Research Your Software Companies
Most businesses choose their software based on user reviews, features, and pricing. While these are all important considerations, security should be your top priority. Do research into the company that produces the software. If the company has a parent company, do research into them as well. If there is any sign that you’re putting your customers’ data in the hands of a dishonest or incompetent business, look elsewhere.
Choose Equipment Based on Security Features
If you’re like most businesses in 2020, you need to conduct the majority of your commercial activities in the virtual sphere. This means that you need to use up-to-date equipment that can snuff out security threats before they start. Apple products tend to have better security features and more frequent updates than devices from other tech companies, though you will have to see if the other features of iPhones, Macbooks, and iPads fit the needs of your company.
Educate Your Workforce
Even if you use top-of-the-line equipment, high-quality security software, and reputable business partners, you could still lose sensitive data due to internal malfeasance. If one or more of your employees is unsure how to properly handle or transmit sensitive data, it could open your business up to a multitude of costly lawsuits. You will need to educate your workforce about your company’s cybersecurity policies and the best practices to keep sensitive data safe. Moreover, you will need to have a system of checks and balances when it comes to cybersecurity; this way you can stay on top of employees who might choose to ignore important security rules.

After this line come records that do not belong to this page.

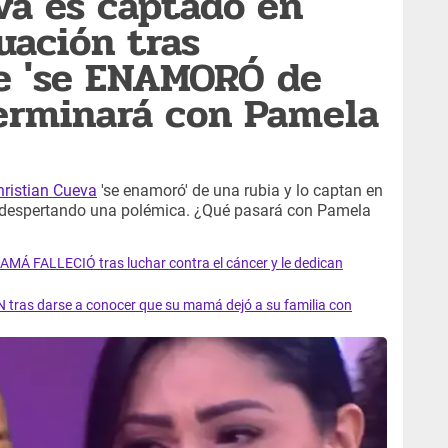
va es captado en
uación tras
e 'se ENAMORÓ de
Terminará con Pamela
hristian Cueva
'se enamoró' de una rubia y lo captan en
 despertando una polémica. ¿Qué pasará con Pamela
AMÁ FALLECIÓ tras luchar contra el cáncer y le dedican
 tras darse a conocer que su mamá dejó a su familia con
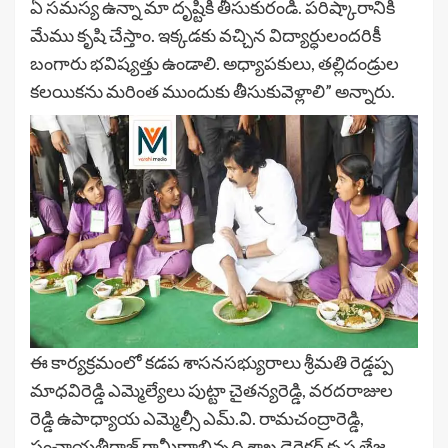
ఏ సమస్య ఉన్నా మా దృష్టికి తీసుకురండి. పరిష్కారానికి
మేము కృషి చేస్తాం. ఇక్కడకు వచ్చిన విద్యార్ధులందరికీ
బంగారు భవిష్యత్తు ఉండాలి. అధ్యాపకులు, తల్లిదండ్రుల
కలయికను మరింత ముందుకు తీసుకువెళ్లాలి” అన్నారు.
ఈ కార్యక్రమంలో కడప శాసనసభ్యురాలు శ్రీమతి రెడ్డప్ప
మాధవిరెడ్డి ఎమ్మెల్యేలు పుట్టా చైతన్యరెడ్డి, వరదరాజుల
రెడ్డి ఉపాధ్యాయ ఎమ్మెల్సీ ఎమ్.వి. రామచంద్రారెడ్డి,
పంచాయతీరాజ్ గ్రామీణాభివృద్ధి శాఖ డైరెక్టర్ కృష్ణ తేజ,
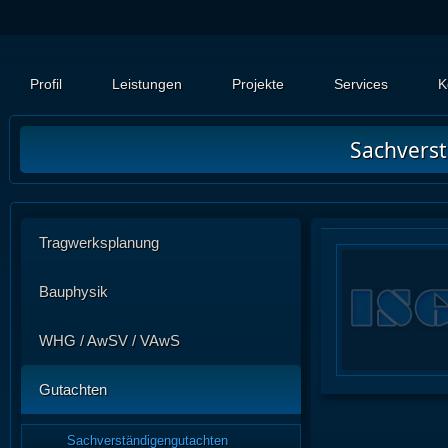
Profil
Leistungen
Projekte
Services
K
Sachvers
Tragwerksplanung
Bauphysik
WHG / AwSV / VAwS
Gutachten
Sachverständigengutachten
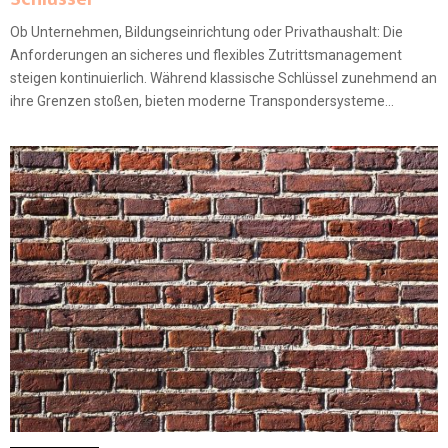
Ob Unternehmen, Bildungseinrichtung oder Privathaushalt: Die
Anforderungen an sicheres und flexibles Zutrittsmanagement
steigen kontinuierlich. Während klassische Schlüssel zunehmend an
ihre Grenzen stoßen, bieten moderne Transpondersysteme...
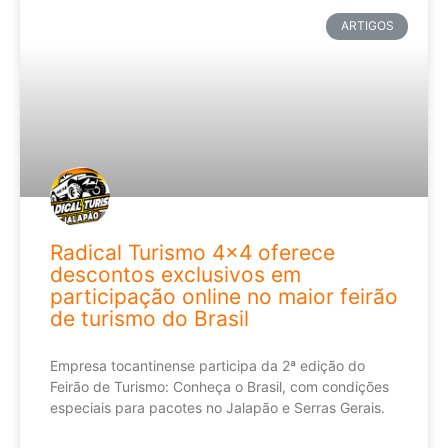
ARTIGOS
Radical Turismo 4×4 oferece
descontos exclusivos em
participação online no maior feirão
de turismo do Brasil
Empresa tocantinense participa da 2ª edição do
Feirão de Turismo: Conheça o Brasil, com condições
especiais para pacotes no Jalapão e Serras Gerais.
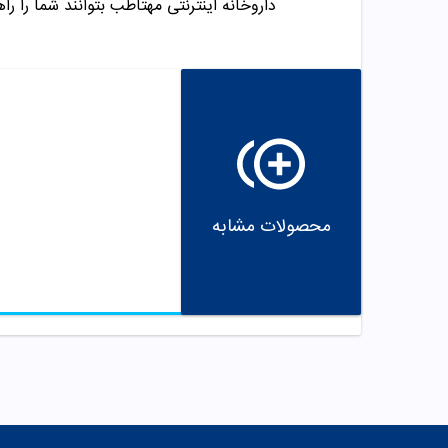
داروخانه اینترنتی مهتاطب بتوانند شما را راه
محصولات مشابه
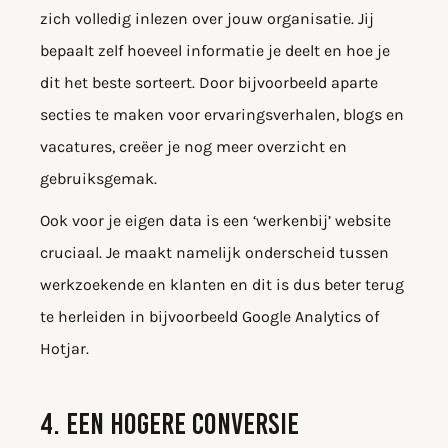
zich volledig inlezen over jouw organisatie. Jij
bepaalt zelf hoeveel informatie je deelt en hoe je
dit het beste sorteert. Door bijvoorbeeld aparte
secties te maken voor ervaringsverhalen, blogs en
vacatures, creëer je nog meer overzicht en
gebruiksgemak.
Ook voor je eigen data is een ‘werkenbij’ website
cruciaal. Je maakt namelijk onderscheid tussen
werkzoekende en klanten en dit is dus beter terug
te herleiden in bijvoorbeeld Google Analytics of
Hotjar.
4. EEN HOGERE CONVERSIE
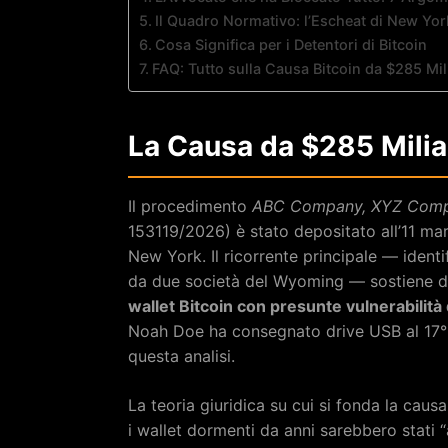
Il Quadro Normativo: l’Escheat di New Yor
Cosa Significa per i Detentori di Bitcoin
FAQ: Tutto sulla Causa Bitcoin da $285 Mil
La Causa da $285 Milia
Il procedimento
ABC Company, XYZ Compa
153119/2026) è stato depositato all’11 m
New York. Il ricorrente principale — iden
da due società del Wyoming — sostiene d
wallet Bitcoin con presunte vulnerabilità
Noah Doe ha consegnato drive USB al 17° D
questa analisi.
La teoria giuridica su cui si fonda la caus
i wallet dormenti da anni sarebbero stati “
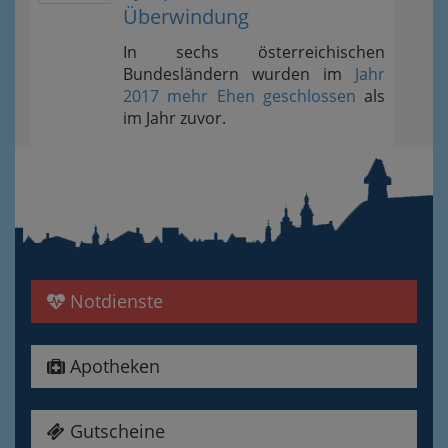
Überwindung
In sechs österreichischen
Bundesländern wurden im
Jahr
2017 mehr Ehen geschlossen
als
im Jahr zuvor.
Notdienste
Apotheken
Gutscheine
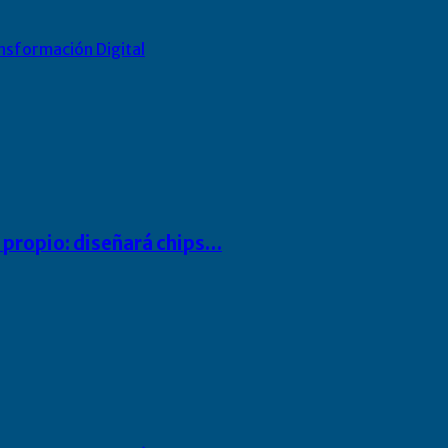
nsformación Digital
io propio: diseñará chips…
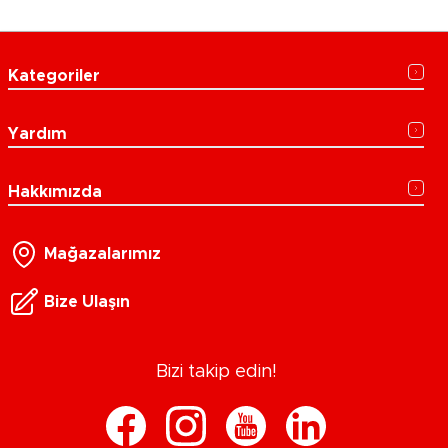
Kategoriler
Yardım
Hakkımızda
Mağazalarımız
Bize Ulaşın
Bizi takip edin!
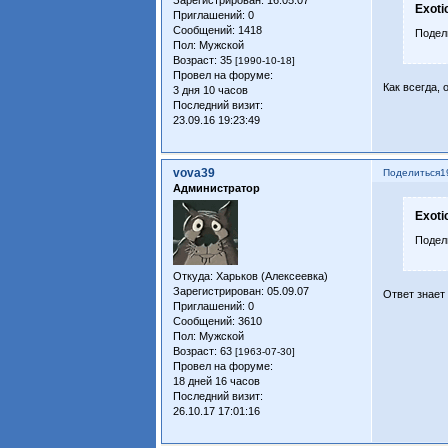
Exoti
Приглашений:
0
Сообщений:
1418
Подели
Пол:
Мужской
Возраст:
35
[1990-10-18]
Провел на форуме:
Как всегда, 
3 дня 10 часов
Последний визит:
23.09.16 19:23:49
vova39
Поделиться
1
Администратор
Exoti
Подели
Откуда:
Харьков (Алексеевка)
Зарегистрирован
: 05.09.07
Ответ знает
Приглашений:
0
Сообщений:
3610
Пол:
Мужской
Возраст:
63
[1963-07-30]
Провел на форуме:
18 дней 16 часов
Последний визит:
26.10.17 17:01:16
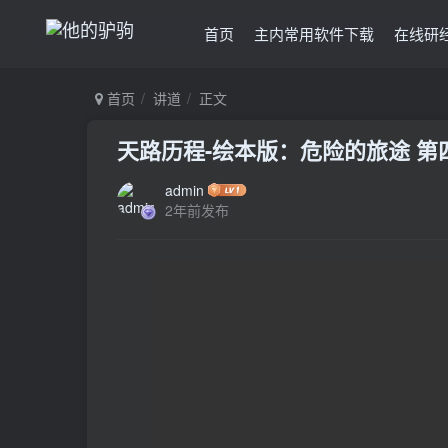
首页
主内常用软件下载
在线研
首页
讲道
正文
天路历程-绘本版：危险的旅途 第
admin
2年前发布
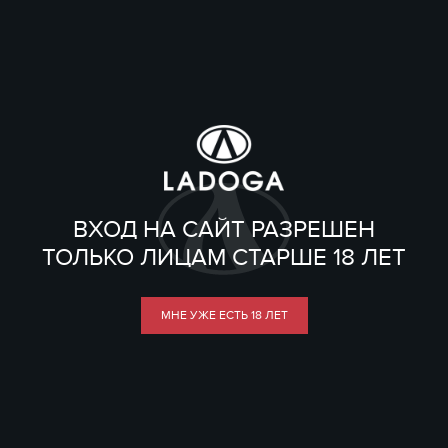
ВХОД НА САЙТ РАЗРЕШЕН
ТОЛЬКО ЛИЦАМ СТАРШЕ 18 ЛЕТ
МНЕ УЖЕ ЕСТЬ 18 ЛЕТ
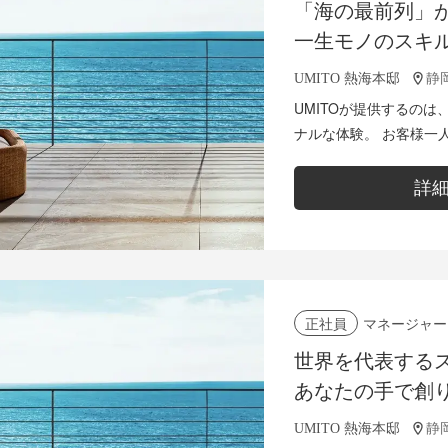
「海の最前列」
一生モノのスキ
トで磨き上げる
UMITO 熱海本邸
静岡
UMITOが提供するの
ナルな体験。 お客様一人
ビス」を通して、唯一無
す。 ・チェック...
詳
マネージャー
正社員
世界を代表する
あなたの手で創
唯一無二のキャ
UMITO 熱海本邸
静岡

Additionally, one of the most important subjects to educate the workforce is in the practices of phishing. Have some practice in place in which employees can ask about and/or forward fishy emails. Sometimes it might just be one letter off of a well known service, intended to tricking employees to enter their username and password for the hackers to gain access.
Look to the Experts
Most businesses have enough to worry about without crafting their own cybersecurity policy. If you feel completely lost when it comes to protecting your business data, contact a security company to help handle the load. Maintaining an internal IT department is an important part of this process, as you will need a contact point for all cybersecurity-related issues. Nonetheless, outside help can end up saving you a lot of time and money in the long-run.